Your goal = Check the material that follows for the word "Dziennik" and say how many lines contain it, with no other words.
►
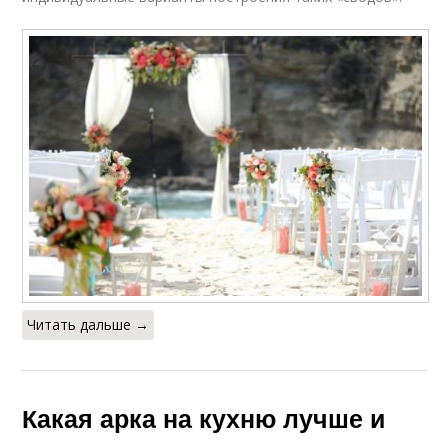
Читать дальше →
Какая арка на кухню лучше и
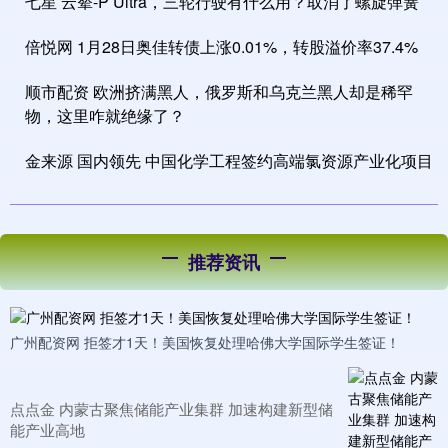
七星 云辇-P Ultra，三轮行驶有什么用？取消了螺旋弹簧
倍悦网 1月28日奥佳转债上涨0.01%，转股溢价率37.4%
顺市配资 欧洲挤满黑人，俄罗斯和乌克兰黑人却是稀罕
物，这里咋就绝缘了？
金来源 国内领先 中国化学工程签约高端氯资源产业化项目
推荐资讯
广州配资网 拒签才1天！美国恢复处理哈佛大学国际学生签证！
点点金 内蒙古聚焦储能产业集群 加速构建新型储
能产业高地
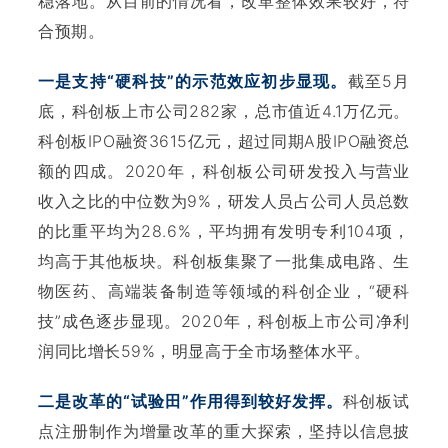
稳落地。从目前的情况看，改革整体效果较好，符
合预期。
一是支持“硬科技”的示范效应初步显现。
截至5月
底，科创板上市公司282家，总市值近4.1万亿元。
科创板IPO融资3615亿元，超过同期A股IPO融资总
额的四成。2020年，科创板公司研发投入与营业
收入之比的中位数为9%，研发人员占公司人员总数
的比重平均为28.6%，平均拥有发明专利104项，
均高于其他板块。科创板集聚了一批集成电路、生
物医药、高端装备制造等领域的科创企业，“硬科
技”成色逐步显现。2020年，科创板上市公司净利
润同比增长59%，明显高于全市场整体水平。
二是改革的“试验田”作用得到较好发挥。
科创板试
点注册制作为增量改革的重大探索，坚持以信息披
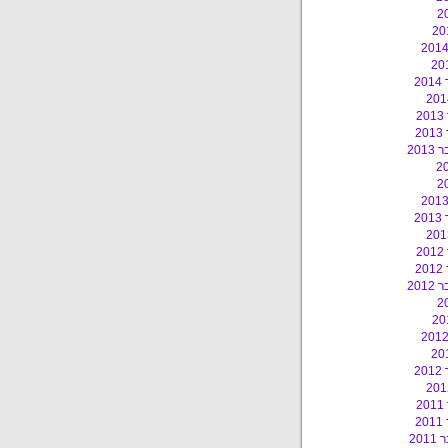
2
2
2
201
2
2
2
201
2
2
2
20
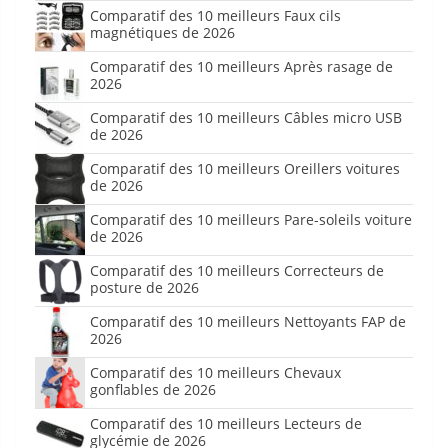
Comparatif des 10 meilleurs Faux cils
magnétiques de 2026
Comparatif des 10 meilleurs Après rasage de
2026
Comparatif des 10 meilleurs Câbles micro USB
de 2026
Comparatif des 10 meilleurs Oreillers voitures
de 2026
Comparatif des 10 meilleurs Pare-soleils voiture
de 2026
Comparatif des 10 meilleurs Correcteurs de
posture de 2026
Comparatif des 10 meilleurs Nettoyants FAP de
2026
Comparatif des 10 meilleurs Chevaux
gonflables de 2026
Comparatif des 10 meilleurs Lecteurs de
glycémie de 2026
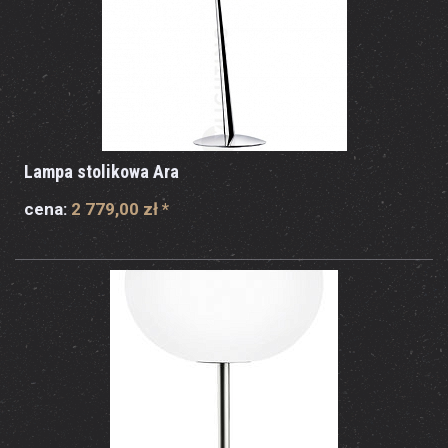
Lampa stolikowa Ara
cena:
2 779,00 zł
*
◄
►
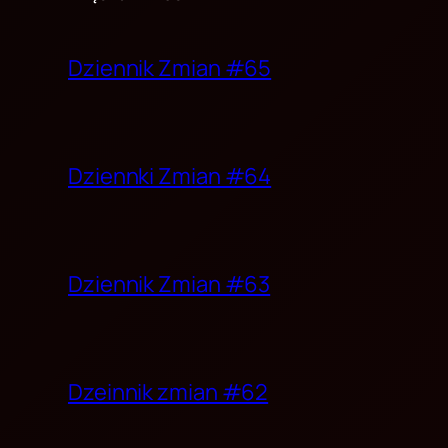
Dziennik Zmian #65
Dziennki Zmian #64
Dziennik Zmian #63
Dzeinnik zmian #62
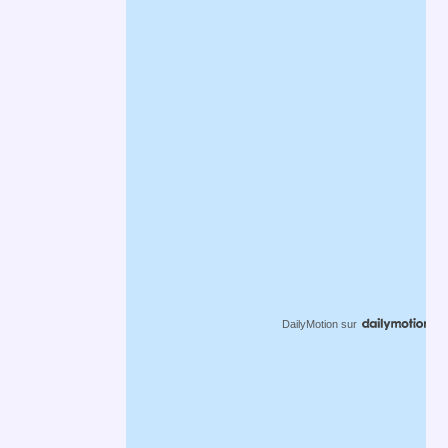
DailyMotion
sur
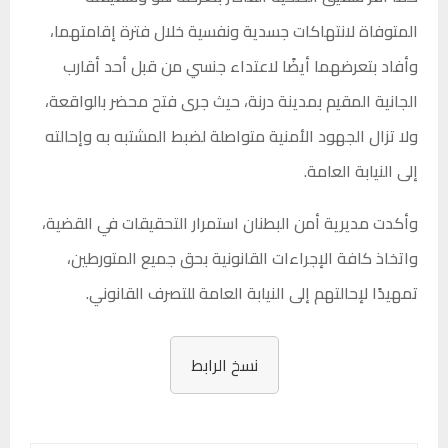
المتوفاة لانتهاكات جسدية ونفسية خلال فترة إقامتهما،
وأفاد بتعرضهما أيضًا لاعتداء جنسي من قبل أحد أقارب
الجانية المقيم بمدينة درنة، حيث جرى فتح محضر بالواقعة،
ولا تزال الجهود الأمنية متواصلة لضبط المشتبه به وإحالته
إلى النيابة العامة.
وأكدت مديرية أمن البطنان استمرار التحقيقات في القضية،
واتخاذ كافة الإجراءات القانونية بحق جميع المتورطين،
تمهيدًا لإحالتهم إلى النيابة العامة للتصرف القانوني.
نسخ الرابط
◄
Solution for this task = 2